Golden Eagle poisoned
Posted online: Mar 4th, 2010
A 10-MONTH-OLD male Golden Eagle chick that was born and reared in a Donegal eyrie has been found poisoned on the Sligo/Leitrim border at Truskmore Mountain.
Conall, named after the Irish translation of Donegal, was found using the GPS satellite transmitter attached to his back. The Golden Eagle Trust had used GPS to allow local people to follow his movements on their website. A post mortem revealed he was in perfect health prior to the poisoning. It is the second poisoning incident in the space of a year.
“This issue is about the illegal use of poison within Irish farming,” said Lorcán O’Toole from the Golden Eagle Trust.
“We believe the few hundred farmers using poison illegally are at variance with the huge environmental advances Irish farming has undergone over the last ten years. We have always fully acknowledged the support and co-operation of the sheep farming community in the Northwest and continue to do so. But unfortunately the poisoning of this Golden Eagle undermines the image of Irish food and weakens the potential for local tourism and damages the fragile rural economy in the Northwest, we believe.”
“Farmers in Donegal bear witness to the fact that eagles can readily co-exist with sheep farming. We believe that ordinary people across Ireland expect Irish Agriculture to co-exist with Nature.
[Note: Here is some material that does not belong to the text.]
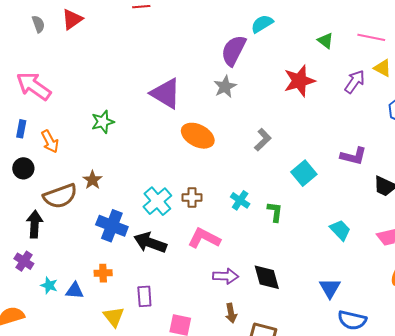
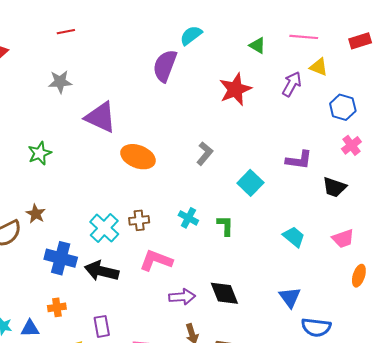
gray star: (225, 87) -> (60, 82), moved, turned 30

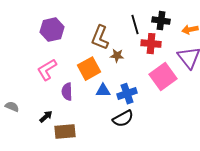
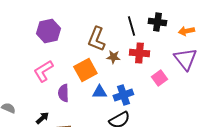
red cross: (151, 44) -> (139, 53), moved
pink square: (163, 77) -> (159, 78), size x0.6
Is our green nation so timid, so tame and so weak that we cannot tolerate several pairs of Wild Golden Eagles?
The group believes that illegal poisoning could threaten the project’s future.
“If Golden Eagles become extinct in Ireland for the second time in little over a century, then this small charity can only but apologise for imagining that free-flying Eagles, in this new Millennium, would encounter a society that broadly re-embraced the ancient Gaelic respect for wild creatures.”